Por todo ello se está produciendo un fenómeno de usurpación del concepto “sociedad civil” cada día más manipulado, al igual que los de libertad o constitucionalismo, por los sectores de la ultraderecha o ultra liberales que más tienen en su mochila dictaduras sangrientas y desastres humanitarios para imponer sus modelos socioeconómicos y de poder que otra cosa. Pero ese mensaje penetra cada día más como lluvia fina en sociedades aparentemente avanzadas políticamente. No es un fenómeno español, como podemos comprobar cotidianamente con solo leer o escuchar a los medios de comunicación global que nos bombardean en esa dirección, sino una estrategia internacional perfectamente definida.

Curiosamente son esos sectores afianzados y ultra defensores de valores conservadores y de un sistema capitalista deshumanizado -sin los estorbos socialdemócratas de la economía mixta y toda su parafernalia del interés público y el estado del bienestar- los que más propugnan hoy la acción social directa y el apoliticismo. Son ellos los que más ponen en cuestión el sistema de partidos y la representación democrática nacidos de las urnas y del sufragio universal.
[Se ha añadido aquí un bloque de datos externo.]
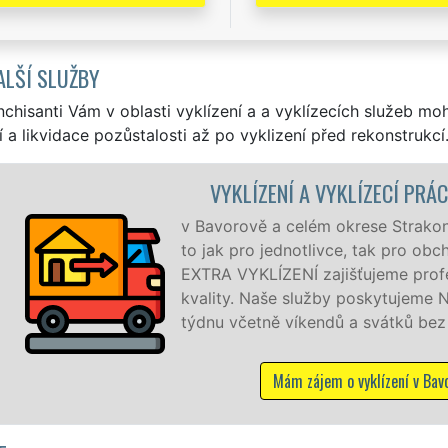
ALŠÍ SLUŽBY
nchisanti Vám v oblasti vyklízení a a vyklízecích služeb mo
í a likvidace pozůstalosti až po vyklizení před rekonstrukcí
LÍZECÍ PRÁCE BAVOROV
ese Strakonice zajišťujeme služby vyklízení, a
, tak pro obchodní společnosti. Pod značkou sítě
ujeme profesionální a kvalitní servis se zárukou
poskytujeme NON-STOP 24 hodin denně, 7 dní v
 svátků bez příplatků.
vyklízení v Bavorově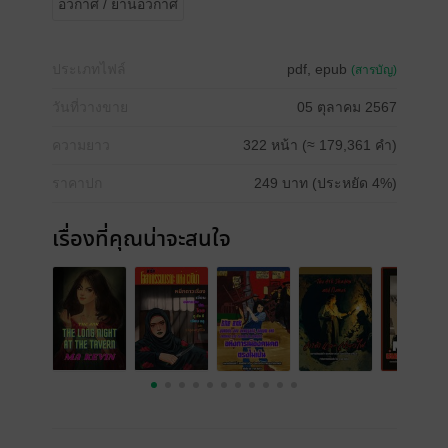
อวกาศ / ยานอวกาศ
ประเภทไฟล์
pdf, epub
(สารบัญ)
วันที่วางขาย
05 ตุลาคม 2567
ความยาว
322 หน้า (≈ 179,361 คำ)
ราคาปก
249 บาท (ประหยัด 4%)
เรื่องที่คุณน่าจะสนใจ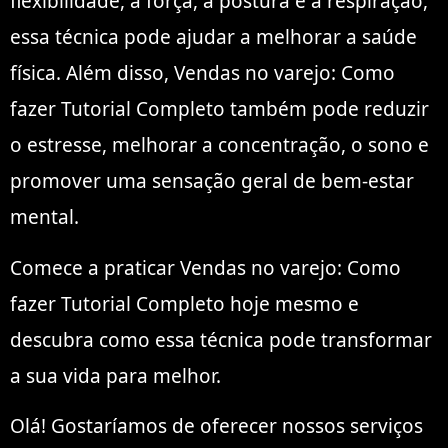
flexibilidade, a força, a postura e a respiração,
essa técnica pode ajudar a melhorar a saúde
física. Além disso, Vendas no varejo: Como
fazer Tutorial Completo também pode reduzir
o estresse, melhorar a concentração, o sono e
promover uma sensação geral de bem-estar
mental.
Comece a praticar Vendas no varejo: Como
fazer Tutorial Completo hoje mesmo e
descubra como essa técnica pode transformar
a sua vida para melhor.
Olá! Gostaríamos de oferecer nossos serviços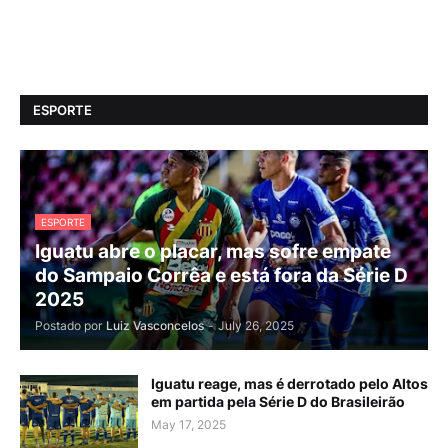
ESPORTE
ESPORTE
Iguatu abre o placar, mas sofre empate
do Sampaio Corrêa e está fora da Série D
2025
Postado por
Luiz Vasconcelos
-
July 26, 2025
Iguatu reage, mas é derrotado pelo Altos
em partida pela Série D do Brasileirão
May 17, 2025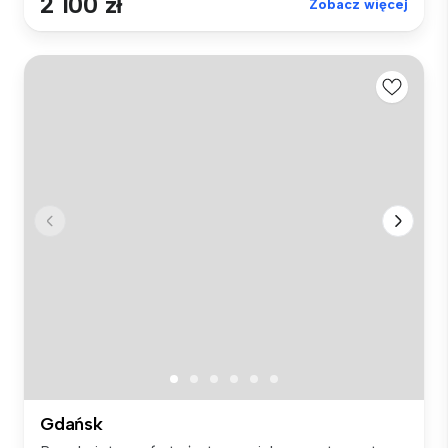
2 100 zł
Zobacz więcej
Gdańsk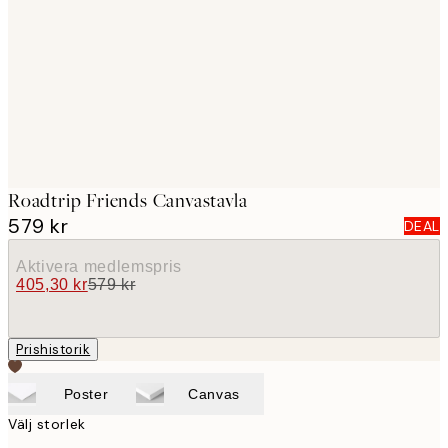
images
Roadtrip Friends Canvastavla
579 kr
DEAL
Aktivera medlemspris
405,30 kr
579 kr
Prishistorik
Poster
Canvas
Välj storlek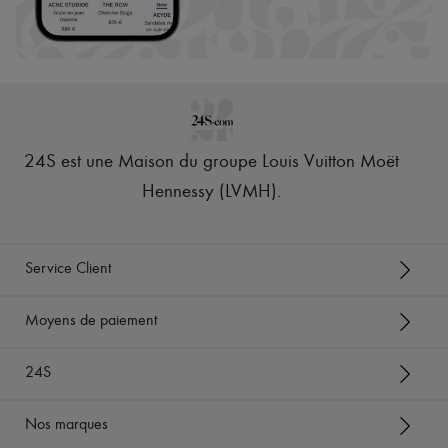
24S est une Maison du groupe Louis Vuitton Moët
Hennessy (LVMH)
.
Service Client
Moyens de paiement
24S
Nos marques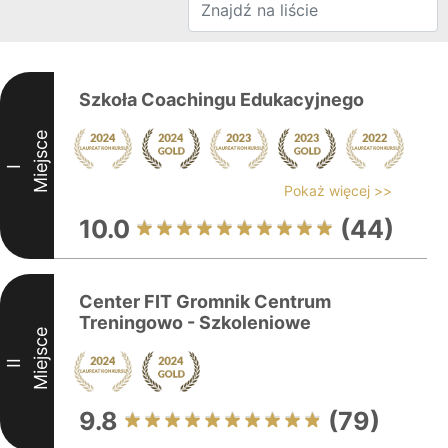
Szkoła Coachingu Edukacyjnego
Miejsce
I
Pokaż więcej >>
10.0
(44)
Center FIT Gromnik Centrum
Treningowo - Szkoleniowe
Miejsce
II
9.8
(79)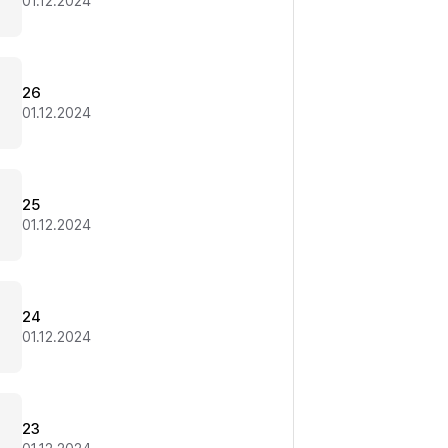
01.12.2024
26
01.12.2024
25
01.12.2024
24
01.12.2024
23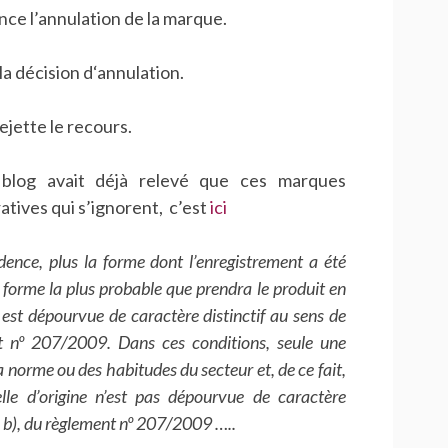
once l’annulation de la marque.
a décision d‘annulation.
rejette le recours.
 blog avait déjà relevé que ces marques
tives qui s’ignorent, c’est
ici
nce, plus la forme dont l’enregistrement a été
orme la plus probable que prendra le produit en
 est dépourvue de caractère distinctif au sens de
nt nº 207/2009. Dans ces conditions, seule une
a norme ou des habitudes du secteur et, de ce fait,
elle d’origine n’est pas dépourvue de caractère
us b), du règlement nº 207/2009 …..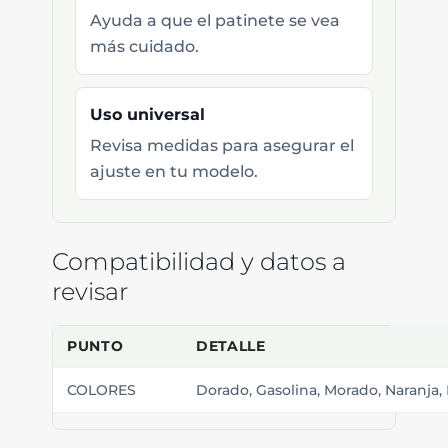
Ayuda a que el patinete se vea
más cuidado.
Uso universal
Revisa medidas para asegurar el
ajuste en tu modelo.
Compatibilidad y datos a
revisar
PUNTO
DETALLE
COLORES
Dorado, Gasolina, Morado, Naranja,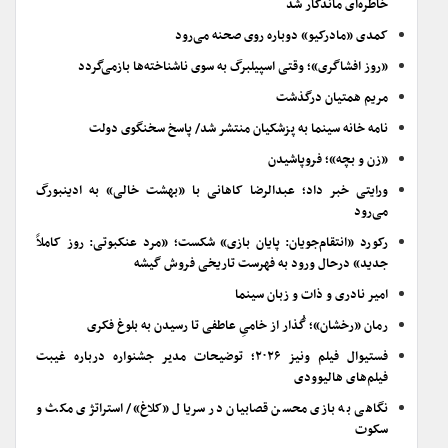
خاطره‌ای ماندگار شد
کمدی «مادرکیو» دوباره روی صحنه می‌رود
«روز افشاگری»؛ وقتی اسپیلبرگ به سوی ناشناخته‌ها بازمی‌گردد
مریم همتیان درگذشت
نامه خانه سینما به پزشکیان منتشر شد/ پاسخ سخنگوی دولت
«زن و بچه»؛ فروپاشیدن
ورایتی خبر داد؛ عبدالرضا کاهانی با «بهشت خالی» به ادینبورگ
می‌رود
رکورد «انتقام‌جویان: پایان بازی» شکست؛ «مرد عنکبوتی: روز کاملاً
جدید» درحال ورود به فهرست تاریخی فروش گیشه
امیر نادری و ذات و زبان سینما
رمان «رخشان»؛ گُذار از خامیِ عاطفی تا رسیدن به بلوغ فکری
فستیوال فیلم ونیز ۲۰۲۶؛ توضیحات مدیر جشنواره درباره غیبت
فیلم‌های هالیوودی
نگاهی به بازی محسن قصابیان در سریال «کلاغ»/ استراتژی مکث و
سکوت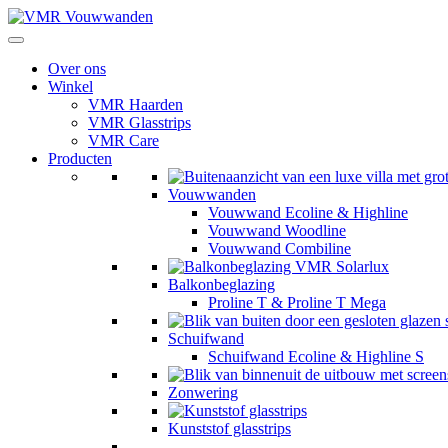
Over ons
Winkel
VMR Haarden
VMR Glasstrips
VMR Care
Producten
Vouwwanden
Vouwwand Ecoline & Highline
Vouwwand Woodline
Vouwwand Combiline
Balkonbeglazing
Proline T & Proline T Mega
Schuifwand
Schuifwand Ecoline & Highline S
Zonwering
Kunststof glasstrips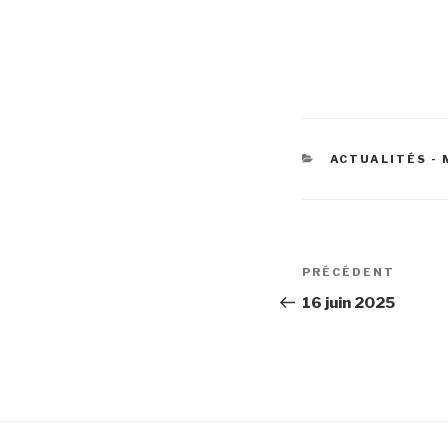
CATÉGORIES
ACTUALITÉS - 
Navigation
Article
PRÉCÉDENT
de
précédent
16 juin 2025
l’article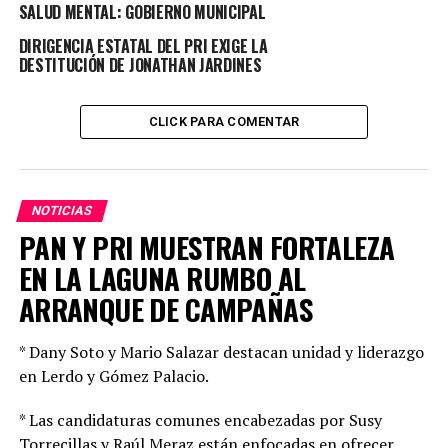
SALUD MENTAL: GOBIERNO MUNICIPAL
podemos hablarles y decirles oye están equivocados en
esto, mi visión es esta y no tiene por que ser de ninguna
DIRIGENCIA ESTATAL DEL PRI EXIGE LA
DESTITUCIÓN DE JONATHAN JARDINES
otra forma, en este gobierno vamos a respetar la
libertad de expresión al cien por ciento”, aseguró
finalmente.
CLICK PARA COMENTAR
TOPICS RELACIONADOS:
PRINCIPAL
UP NEXT
NOTICIAS
UNA BUENA NOTICIA QUE DURANGO PASE A SEMAFORO
PAN Y PRI MUESTRAN FORTALEZA
VERDE: CCE
EN LA LAGUNA RUMBO AL
NO DEJES DE VER
LOGRA GOBERNADOR REGRESAR A DURANGO A
ARRANQUE DE CAMPAÑAS
SEMÁFORO VERDE; COMENZARÁ A DINAMIZARSE LA
ECONOMÍA LOCAL
* Dany Soto y Mario Salazar destacan unidad y liderazgo
en Lerdo y Gómez Palacio.
* Las candidaturas comunes encabezadas por Susy
Torrecillas y Raúl Meraz están enfocadas en ofrecer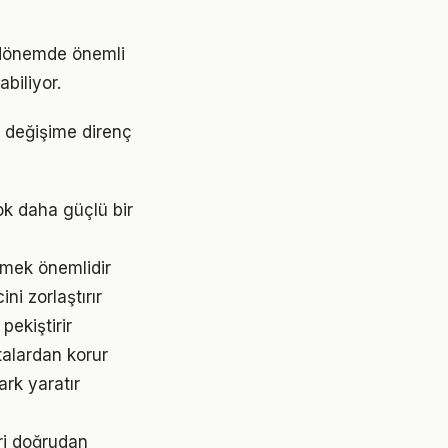
i dönemde önemli
abiliyor.
Bu değişime direnç
ok daha güçlü bir
etmek önemlidir
ni zorlaştırır
pekiştirir
talardan korur
ark yaratır
eri doğrudan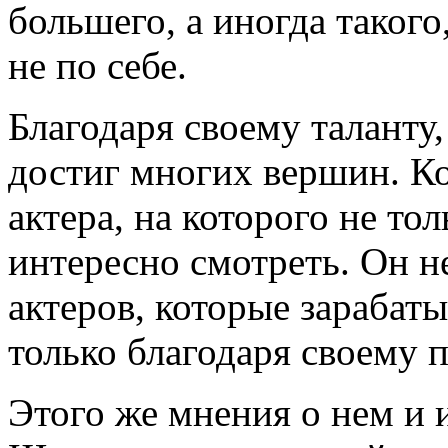
большего, а иногда такого
не по себе.
Благодаря своему таланту
достиг многих вершин. Ко
актера, на которого не то
интересно смотреть. Он не
актеров, которые зарабат
только благодаря своему 
Этого же мнения о нем и 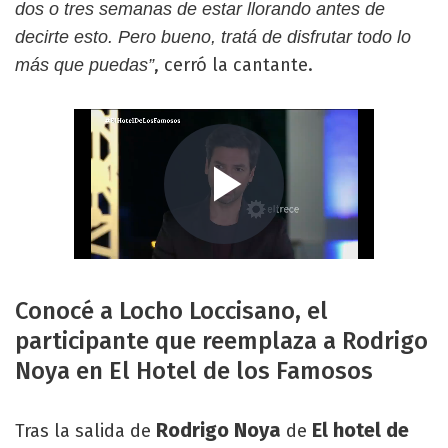
dos o tres semanas de estar llorando antes de
decirte esto. Pero bueno, tratá de disfrutar todo lo
, cerró la cantante.
más que puedas”
Conocé a Locho Loccisano, el
participante que reemplaza a Rodrigo
Noya en El Hotel de los Famosos
Rodrigo Noya
El hotel de
Tras la salida de
de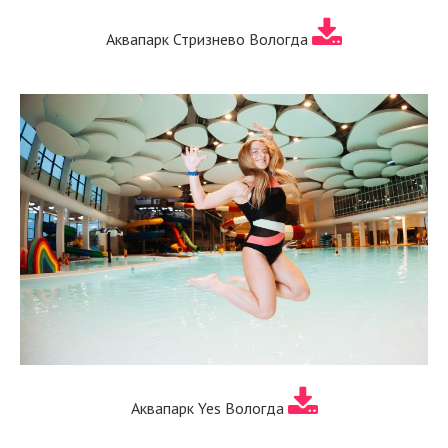
Аквапарк Стризнево Вологда
Аквапарк Yes Вологда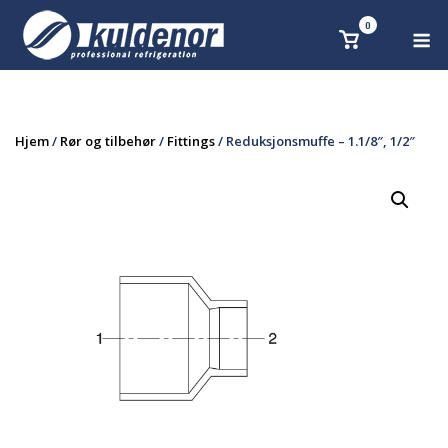
Skip
0
M
Se
to
handlekurv
content
Hjem
/
Rør og tilbehør
/
Fittings
/ Reduksjonsmuffe – 1.1/8″, 1/2″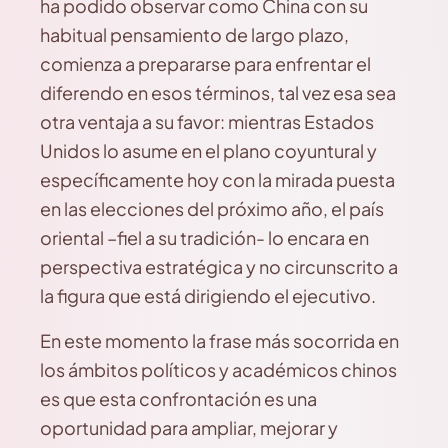
ha podido observar como China con su
habitual pensamiento de largo plazo,
comienza a prepararse para enfrentar el
diferendo en esos términos, tal vez esa sea
otra ventaja a su favor: mientras Estados
Unidos lo asume en el plano coyuntural y
específicamente hoy con la mirada puesta
en las elecciones del próximo año, el país
oriental –fiel a su tradición- lo encara en
perspectiva estratégica y no circunscrito a
la figura que está dirigiendo el ejecutivo.
En este momento la frase más socorrida en
los ámbitos políticos y académicos chinos
es que esta confrontación es una
oportunidad para ampliar, mejorar y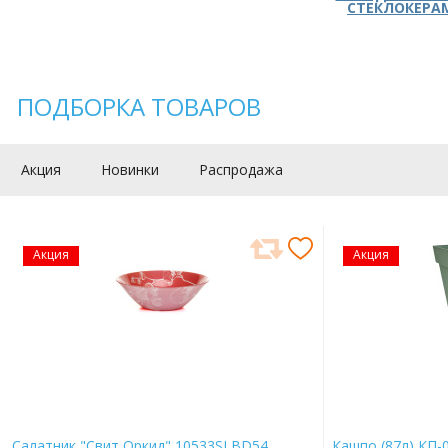
СТЕКЛОКЕРА
ПОДБОРКА ТОВАРОВ
Акция
Новинки
Распродажа
Акция
Акция
Салатник "Свит Оркид" 10533SLBD54
Кашпо (87л) КП-0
Un sufragio que solo es “legítimo” cuando les permite el acceso al poder como estamos comprobando día sí y día no en nuestro país.

Son también los que cuando alcanzan el poder intervienen “sin complejos” en los diferentes poderes del estado para perpetuarse utilizando desde las “policías patrióticas” hasta su influencia en los sectores más conservadores de la judicatura o las fuerzas armadas para desarticular los elementos más genuinos y representativos de la democracia, poniendo la bandería y la monarquía por encima de la soberanía nacional que nunca se podría considerar democrática si no emana del pueblo. Esa idea de democracia orgánica heredada de un franquismo demasiado latente en la derecha española esta aun ahí. Y se disfraza de sociedad civil. Y se apropia de todo lo español. Y ya tienen líderes y lideresas reconocibles. Defender la democracia representativa y el papel de los partidos políticos sin adjetivos es hoy, una vez más, la prioridad. Lo fue en el siglo XX y lo es ahora… tal vez lo será siempre en la lucha por los valores democráticos.